Agents need to know what a tool does to the world before calling it. Descriptions should go beyond structured annotations to explain consequences.

Conciseness5/5

Is the description appropriately sized, front-loaded, and free of redundancy?

The description is efficiently structured in three sentences: purpose statement, data content details, and important notes about requirements and data volume. Every sentence adds value without redundancy. It's appropriately sized and front-loaded with the core purpose.

Shorter descriptions cost fewer tokens and are easier for agents to parse. Every sentence should earn its place.

Completeness4/5

Given the tool's complexity, does the description cover enough for an agent to succeed on first attempt?

For a data retrieval tool with 6 parameters (4 required), 100% schema coverage, but no annotations or output schema, the description provides good contextual completeness. It covers what the tool does, what data it returns, authentication requirements, and data volume considerations. The main gap is lack of output format details, but given the complexity level and schema coverage, this is a minor omission.

Complex tools with many parameters or behaviors need more documentation. Simple tools need less. This dimension scales expectations accordingly.

Parameters3/5

Does the description clarify parameter syntax, constraints, interactions, or defaults beyond what the schema provides?

Schema description coverage is 100%, providing detailed documentation for all 6 parameters. The description adds minimal parameter semantics beyond the schema, only explicitly mentioning the state FIPS code requirement. It doesn't explain relationships between parameters or provide additional context about their usage. The baseline of 3 is appropriate when the schema does the heavy lifting.

Input schemas describe structure but not intent.
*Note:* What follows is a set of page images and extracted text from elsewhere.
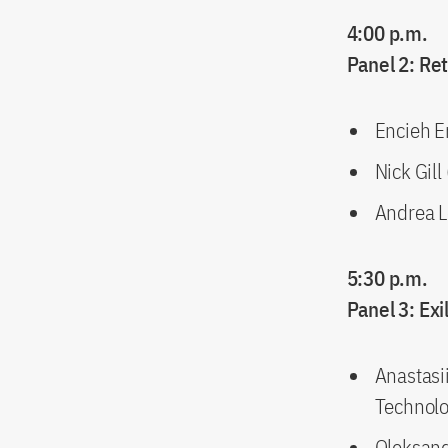
4:00 p.m.
Panel 2: Re
Encieh Er
Nick Gill
Andrea L
5:30 p.m.
Panel 3: Ex
Anastasi
Technolo
Oleksand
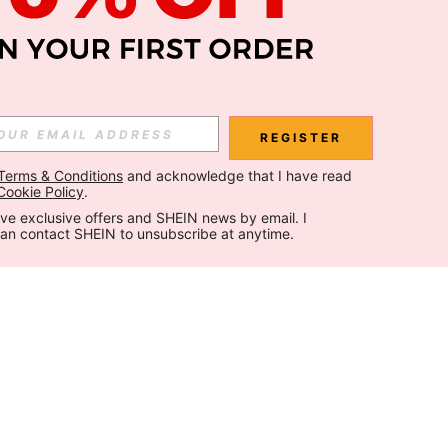
REGISTER
Terms & Conditions
 and acknowledge that I have read 
Cookie Policy
.
ceive exclusive offers and SHEIN news by email. I 
can contact SHEIN to unsubscribe at anytime.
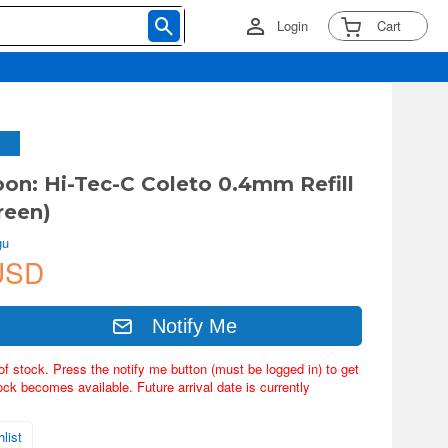
Login
Cart
oon: Hi-Tec-C Coleto 0.4mm Refill
reen)
gu
USD
Notify Me
of stock. Press the notify me button (must be logged in) to get
ock becomes available. Future arrival date is currently
list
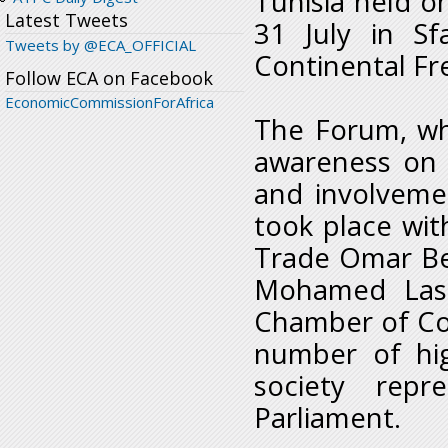
Tunisia held 
Latest Tweets
31 July in S
Tweets by @ECA_OFFICIAL
Continental Fr
Follow ECA on Facebook
EconomicCommissionForAfrica
The Forum, whi
awareness on 
and involveme
took place with
Trade Omar Be
Mohamed Lass
Chamber of Co
number of high
society rep
Parliament.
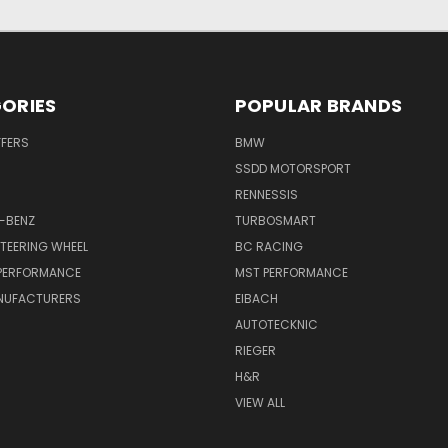
ORIES
POPULAR BRANDS
FFERS
BMW
SSDD MOTORSPORT
RENNESSIS
-BENZ
TURBOSMART
TEERING WHEEL
BC RACING
 PERFORMANCE
MST PERFORMANCE
NUFACTURERS
EIBACH
AUTOTECKNIC
RIEGER
H&R
VIEW ALL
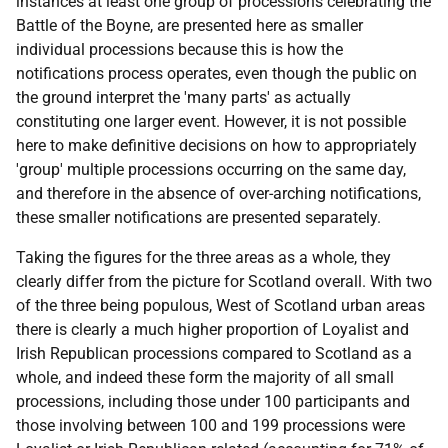
instances at least one group of processions celebrating the
Battle of the Boyne, are presented here as smaller
individual processions because this is how the
notifications process operates, even though the public on
the ground interpret the 'many parts' as actually
constituting one larger event. However, it is not possible
here to make definitive decisions on how to appropriately
'group' multiple processions occurring on the same day,
and therefore in the absence of over-arching notifications,
these smaller notifications are presented separately.
Taking the figures for the three areas as a whole, they
clearly differ from the picture for Scotland overall. With two
of the three being populous, West of Scotland urban areas
there is clearly a much higher proportion of Loyalist and
Irish Republican processions compared to Scotland as a
whole, and indeed these form the majority of all small
processions, including those under 100 participants and
those involving between 100 and 199 processions were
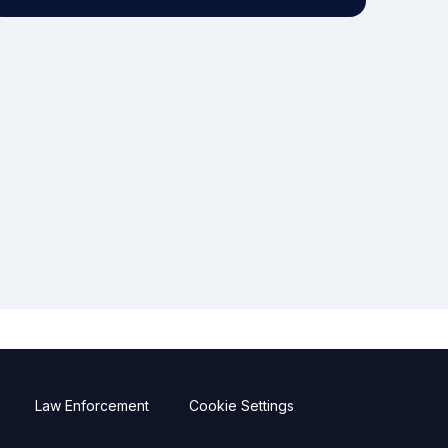
Law Enforcement
Cookie Settings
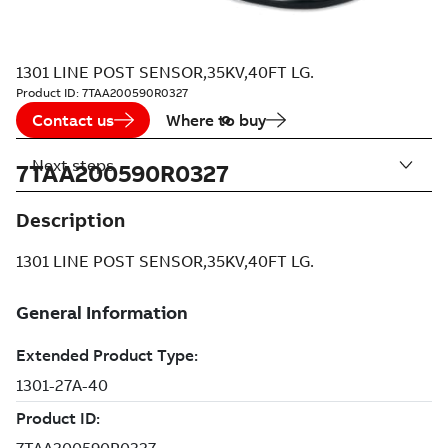
1301 LINE POST SENSOR,35KV,40FT LG.
Product ID:
7TAA200590R0327
Contact us
Where to buy
Next steps
7TAA200590R0327
Description
1301 LINE POST SENSOR,35KV,40FT LG.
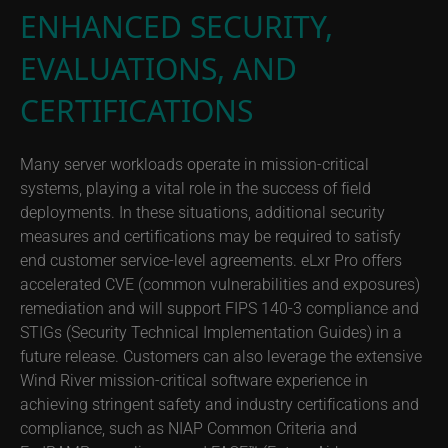
ENHANCED SECURITY,
EVALUATIONS, AND
CERTIFICATIONS
Many server workloads operate in mission-critical
systems, playing a vital role in the success of field
deployments. In these situations, additional security
measures and certifications may be required to satisfy
end customer service-level agreements. eLxr Pro offers
accelerated CVE (common vulnerabilities and exposures)
remediation and will support FIPS 140-3 compliance and
STIGs (Security Technical Implementation Guides) in a
future release. Customers can also leverage the extensive
Wind River mission-critical software experience in
achieving stringent safety and industry certifications and
compliance, such as NIAP Common Criteria and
Descriptions should explain non-obvious parameter relationships and valid value ranges.

Purpose5/5

Does the description clearly state what the tool does and how it differs from similar tools?

The description clearly states the specific action ('Get daily summary air quality data'), resource ('for all monitoring sites in a state'), and scope ('Daily summaries include arithmetic mean, maximum values, observation counts, and AQI values for each day'). It distinguishes from siblings by specifying 'daily' (vs annual/quarterly) and 'by state' (vs by box/cbsa/county/site).
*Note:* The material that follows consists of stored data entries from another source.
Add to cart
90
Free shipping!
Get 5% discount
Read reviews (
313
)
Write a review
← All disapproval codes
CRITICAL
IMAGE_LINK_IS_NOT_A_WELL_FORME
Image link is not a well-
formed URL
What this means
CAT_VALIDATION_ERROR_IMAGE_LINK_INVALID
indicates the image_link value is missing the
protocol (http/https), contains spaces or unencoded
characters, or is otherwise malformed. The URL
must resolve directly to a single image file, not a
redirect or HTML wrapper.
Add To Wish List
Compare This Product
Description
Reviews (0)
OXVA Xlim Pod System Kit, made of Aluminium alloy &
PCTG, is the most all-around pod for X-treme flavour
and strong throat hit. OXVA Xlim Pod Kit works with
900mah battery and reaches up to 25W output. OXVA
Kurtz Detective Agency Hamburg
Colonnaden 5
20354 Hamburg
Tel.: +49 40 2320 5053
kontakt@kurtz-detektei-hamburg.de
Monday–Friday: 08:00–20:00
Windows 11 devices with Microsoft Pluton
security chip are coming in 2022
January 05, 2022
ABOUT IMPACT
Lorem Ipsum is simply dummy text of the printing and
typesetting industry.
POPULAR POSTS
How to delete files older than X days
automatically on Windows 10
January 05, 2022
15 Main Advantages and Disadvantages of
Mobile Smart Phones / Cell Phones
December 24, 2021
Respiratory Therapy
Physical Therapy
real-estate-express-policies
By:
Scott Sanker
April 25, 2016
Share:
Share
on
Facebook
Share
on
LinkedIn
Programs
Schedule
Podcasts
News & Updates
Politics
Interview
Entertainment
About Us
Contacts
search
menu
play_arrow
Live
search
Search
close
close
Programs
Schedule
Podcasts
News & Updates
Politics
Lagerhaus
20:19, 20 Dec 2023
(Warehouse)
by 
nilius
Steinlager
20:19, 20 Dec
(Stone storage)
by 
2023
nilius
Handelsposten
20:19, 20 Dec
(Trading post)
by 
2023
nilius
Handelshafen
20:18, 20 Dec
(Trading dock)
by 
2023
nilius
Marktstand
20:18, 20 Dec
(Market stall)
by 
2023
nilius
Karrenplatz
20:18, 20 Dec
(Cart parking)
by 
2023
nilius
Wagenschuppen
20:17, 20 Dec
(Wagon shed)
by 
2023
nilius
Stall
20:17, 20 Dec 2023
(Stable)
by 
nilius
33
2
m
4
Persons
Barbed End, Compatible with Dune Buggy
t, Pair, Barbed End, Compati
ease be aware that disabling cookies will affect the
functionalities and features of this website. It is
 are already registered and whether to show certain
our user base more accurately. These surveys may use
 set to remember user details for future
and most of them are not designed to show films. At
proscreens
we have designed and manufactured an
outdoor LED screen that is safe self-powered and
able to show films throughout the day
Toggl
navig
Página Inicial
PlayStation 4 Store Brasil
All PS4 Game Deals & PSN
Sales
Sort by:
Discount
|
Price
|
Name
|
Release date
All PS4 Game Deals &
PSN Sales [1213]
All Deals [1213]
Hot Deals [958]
Agents choose between tools based on descriptions. A clear purpose with a specific verb and resource helps agents select the right tool.

Usage Guidelines4/5

Does the description explain when to use this tool, when not to, or what alternatives exist?

The description provides clear context for when to use this tool ('Get daily summary air quality data for all monitoring sites in a state') and mentions a constraint ('Requires state FIPS code'). It doesn't explicitly state when not to use it or name specific alternatives among the many sibling tools, though the 'daily' and 'by state' aspects implicitly differentiate it from annual/quarterly summaries and other geographic scopes.

Agents often have multiple tools that could apply. Explicit usage guidance like "use X instead of Y when Z" prevents misuse.